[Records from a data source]
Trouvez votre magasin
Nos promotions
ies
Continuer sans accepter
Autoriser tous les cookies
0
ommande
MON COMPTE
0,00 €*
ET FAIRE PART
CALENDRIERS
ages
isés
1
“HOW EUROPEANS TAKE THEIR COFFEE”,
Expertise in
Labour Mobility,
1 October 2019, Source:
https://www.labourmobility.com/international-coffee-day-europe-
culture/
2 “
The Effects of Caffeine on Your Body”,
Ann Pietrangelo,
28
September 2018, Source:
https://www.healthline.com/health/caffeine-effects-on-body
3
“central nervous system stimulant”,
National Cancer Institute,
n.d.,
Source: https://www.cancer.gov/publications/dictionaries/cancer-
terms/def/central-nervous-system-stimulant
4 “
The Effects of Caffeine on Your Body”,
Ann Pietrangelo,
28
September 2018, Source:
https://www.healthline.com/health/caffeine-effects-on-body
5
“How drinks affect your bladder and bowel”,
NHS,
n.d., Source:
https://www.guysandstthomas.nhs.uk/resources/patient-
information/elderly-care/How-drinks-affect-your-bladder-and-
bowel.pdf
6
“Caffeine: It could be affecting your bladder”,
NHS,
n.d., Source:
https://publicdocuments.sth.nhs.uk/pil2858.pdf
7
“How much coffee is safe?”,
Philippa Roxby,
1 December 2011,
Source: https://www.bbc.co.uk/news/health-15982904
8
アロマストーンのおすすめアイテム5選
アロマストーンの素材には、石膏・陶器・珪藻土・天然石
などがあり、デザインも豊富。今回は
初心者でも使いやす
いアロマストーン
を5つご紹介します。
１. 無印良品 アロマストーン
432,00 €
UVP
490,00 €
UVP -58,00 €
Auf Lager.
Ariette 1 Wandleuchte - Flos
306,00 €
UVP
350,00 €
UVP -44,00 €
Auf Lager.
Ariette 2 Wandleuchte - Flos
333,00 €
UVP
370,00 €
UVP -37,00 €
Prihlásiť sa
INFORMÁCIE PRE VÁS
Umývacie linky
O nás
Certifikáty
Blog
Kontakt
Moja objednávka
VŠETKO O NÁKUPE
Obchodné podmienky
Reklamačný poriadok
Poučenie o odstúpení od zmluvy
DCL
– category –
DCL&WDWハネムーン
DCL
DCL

* * *

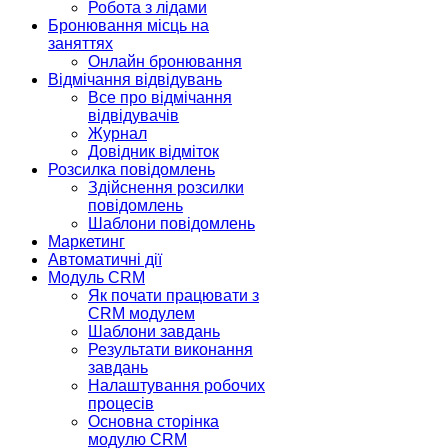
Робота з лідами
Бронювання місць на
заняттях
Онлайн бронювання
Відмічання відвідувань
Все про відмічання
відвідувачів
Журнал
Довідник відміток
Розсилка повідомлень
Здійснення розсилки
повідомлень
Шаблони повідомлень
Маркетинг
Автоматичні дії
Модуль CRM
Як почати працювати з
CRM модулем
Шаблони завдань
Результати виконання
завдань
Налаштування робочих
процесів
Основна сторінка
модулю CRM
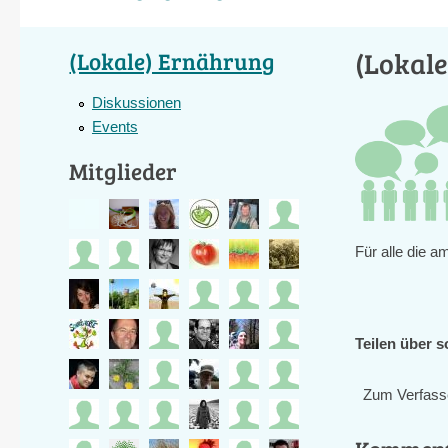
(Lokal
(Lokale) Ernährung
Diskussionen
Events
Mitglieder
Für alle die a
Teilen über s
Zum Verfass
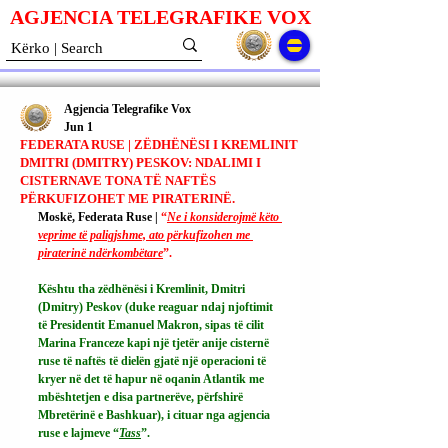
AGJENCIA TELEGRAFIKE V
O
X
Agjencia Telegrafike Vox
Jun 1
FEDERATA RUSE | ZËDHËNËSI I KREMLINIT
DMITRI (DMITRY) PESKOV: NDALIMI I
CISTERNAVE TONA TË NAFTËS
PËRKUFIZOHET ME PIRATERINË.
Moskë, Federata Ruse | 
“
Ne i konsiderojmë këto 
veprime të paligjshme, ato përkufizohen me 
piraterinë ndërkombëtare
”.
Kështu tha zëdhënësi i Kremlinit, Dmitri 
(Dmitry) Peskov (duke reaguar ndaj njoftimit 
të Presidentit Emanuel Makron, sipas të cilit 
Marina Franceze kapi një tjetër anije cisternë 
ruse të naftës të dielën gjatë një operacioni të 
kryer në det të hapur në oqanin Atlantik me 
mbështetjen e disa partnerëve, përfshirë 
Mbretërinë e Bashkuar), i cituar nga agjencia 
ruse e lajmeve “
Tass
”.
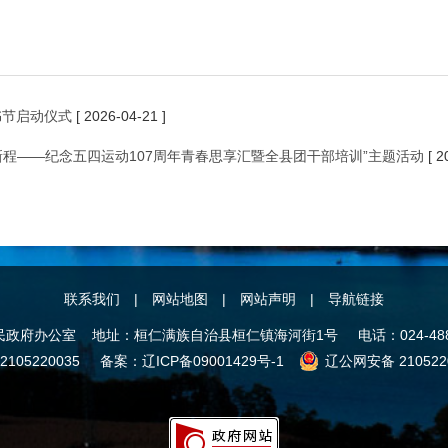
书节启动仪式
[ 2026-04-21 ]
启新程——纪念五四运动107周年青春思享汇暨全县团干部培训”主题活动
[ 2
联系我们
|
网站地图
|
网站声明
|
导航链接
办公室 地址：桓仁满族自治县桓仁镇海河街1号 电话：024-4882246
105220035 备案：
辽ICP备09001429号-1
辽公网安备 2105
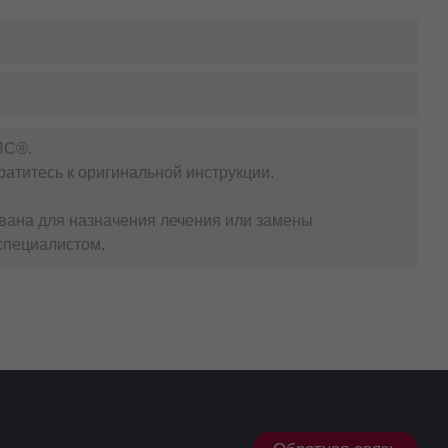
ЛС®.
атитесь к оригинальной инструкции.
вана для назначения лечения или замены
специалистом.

**Problem details:** Search the records above for the string "system" and copy each line that holds it.

**Written solution:**
“central nervous system stimulant”,
terms/def/central-nervous-system-stimulant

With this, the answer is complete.